### The task
Set down the entries below exactly, leaving out all images.

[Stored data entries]
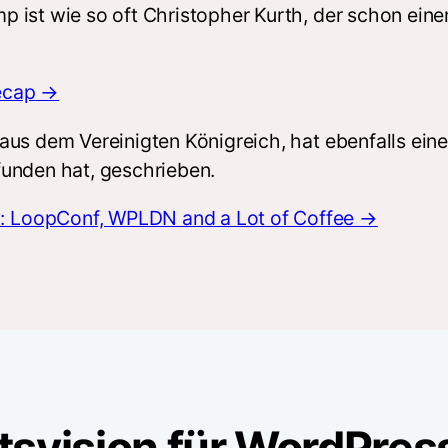
ist wie so oft Christopher Kurth, der schon einen
ecap →
aus dem Vereinigten Königreich, hat ebenfalls ei
funden hat, geschrieben.
 LoopConf, WPLDN and a Lot of Coffee →
tsvision für WordPres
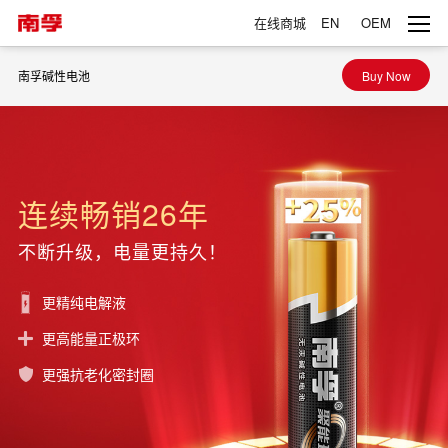
在线商城
EN
OEM
南孚碱性电池
Buy Now
连续畅销26年
不断升级，电量更持久！
更精纯电解液
更高能量正极环
更强抗老化密封圈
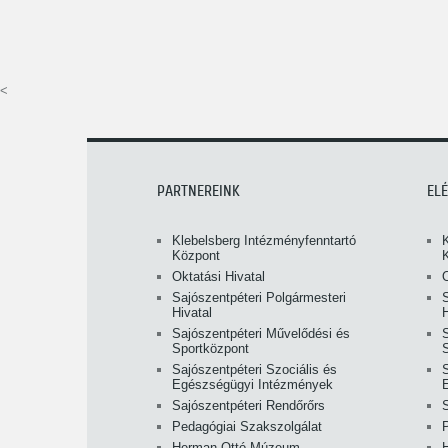
<
PARTNEREINK
EL
Klebelsberg Intézményfenntartó
Központ
Oktatási Hivatal
O
Sajószentpéteri Polgármesteri
S
Hivatal
H
Sajószentpéteri Művelődési és
Sportközpont
Sajószentpéteri Szociális és
S
Egészségügyi Intézmények
Sajószentpéteri Rendőrőrs
Pedagógiai Szakszolgálat
Herman Ottó Múzeum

### Task answer
ist wie so oft Christopher Kurth, der schon einen
ecap →
aus dem Vereinigten Königreich, hat ebenfalls ei
funden hat, geschrieben.
 LoopConf, WPLDN and a Lot of Coffee →
tsvision für WordPres
在线商城
EN
OEM
南孚碱性电池
Buy Now
连续畅销26年
不断升级，电量更持久！
更精纯电解液
更高能量正极环
更强抗老化密封圈
<
PARTNEREINK
EL
Klebelsberg Intézményfenntartó
Központ
Oktatási Hivatal
O
Sajószentpéteri Polgármesteri
S
Hivatal
H
Sajószentpéteri Művelődési és
Sportközpont
Sajószentpéteri Szociális és
S
Egészségügyi Intézmények
Sajószentpéteri Rendőrőrs
Pedagógiai Szakszolgálat
Herman Ottó Múzeum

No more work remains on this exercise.